Testosterone is the primary sex hormone (androgen or steroid hormone) produced by the testes and it plays an essential role in the health men. Beyond determining the male sex characteristics, testosterone is a determinant of muscle strength, bone mass, libido, potency, and sperm production, or spermatogenesis.

As men grow older, testosterone levels fall, with a steeper decline in unbound or free testosterone; the biologically active portion. The decline in testosterone levels associated with aging is attributable to a number of factors. There is a decline in the absolute number of Leydig cells, which produce testosterone in the testes, and each remaining cell shows a reduced testosterone production. Furthermore, those aging cells respond less robustly to their signal to produce testosterone. Another factor affecting the functional availability of testosterone is the age-related increase in sex hormone binding globulin (SHBG). Up to 50% of circulating testosterone is bound to SHBG, so increased SHBG reduces the available amount of free testosterone. The net result is gradually declining testosterone levels and less available free testosterone. The condition of testosterone, or androgen, deficiency in aging is known as andropause. Its prevalence in healthy males over the age of 40 has been demonstrated in observational studies, but there is no agreed upon blood level that defines andropause. The risk of having low testosterone levels is significantly higher in men with hypertension, hyperlipidemia, diabetes, obesity and asthma or chronic obstructive pulmonary disease than in men without these conditions, and has been noted to be as high as 40% in some studies.

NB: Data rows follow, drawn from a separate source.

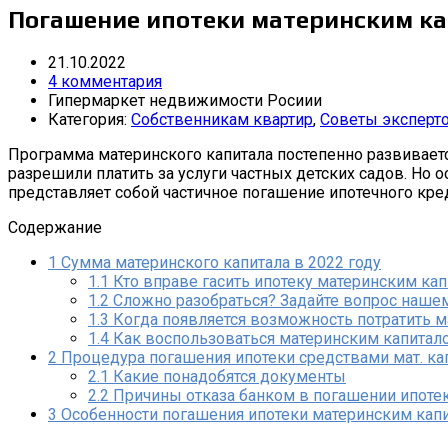
Погашение ипотеки материнским к
21.10.2022
4 комментария
Гипермаркет недвижимости Росиии
Категория:
Собственникам квартир
,
Советы эксперт
Программа материнского капитала постепенно развивается.
разрешили платить за услуги частных детских садов. Но
представляет собой частичное погашение ипотечного кред
Содержание
1
Сумма материнского капитала в 2022 году
1.1
Кто вправе гасить ипотеку материнским ка
1.2
Сложно разобраться? Задайте вопрос нашем
1.3
Когда появляется возможность потратить ма
1.4
Как воспользоваться материнским капитал
2
Процедура погашения ипотеки средствами мат. ка
2.1
Какие понадобятся документы
2.2
Причины отказа банком в погашении ипоте
3
Особенности погашения ипотеки материнским кап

Lower testosterone levels have been associated with poorer cognitive function, higher body mass index, increased body fat, declining muscle mass and strength and impaired general and sexual health in aging men. Recently, lower testosterone levels have also been linked to a number of chronic diseases including, metabolic syndrome, type II diabetes, cardiovascular disease, and prostate cancer, and has been shown to predict higher overall mortality.


The first signs of declining testosterone levels are generally vague: diminished subjective perception of energy levels, feeling like you’ve lost your edge, increased irritability, decline in mood, decline in memory and concentration, and loss of early morning erections. Interestingly, the decline in sex drive and frequency of sexual thoughts usually precedes the decline in actual performance. More often than not, these symptoms are dismissed as “just getting older”. If not addressed, testosterone levels continue to fall and patients notice difficulty with maintaining muscle mass and strength, difficulty controlling body fat, reduced stamina and poorer athletic performance; despite a maintained activity level or exercise regime. Increased erectile dysfunction, decreased sense of well being and decreased bone mass are other identifiable signs or symptoms of andropause.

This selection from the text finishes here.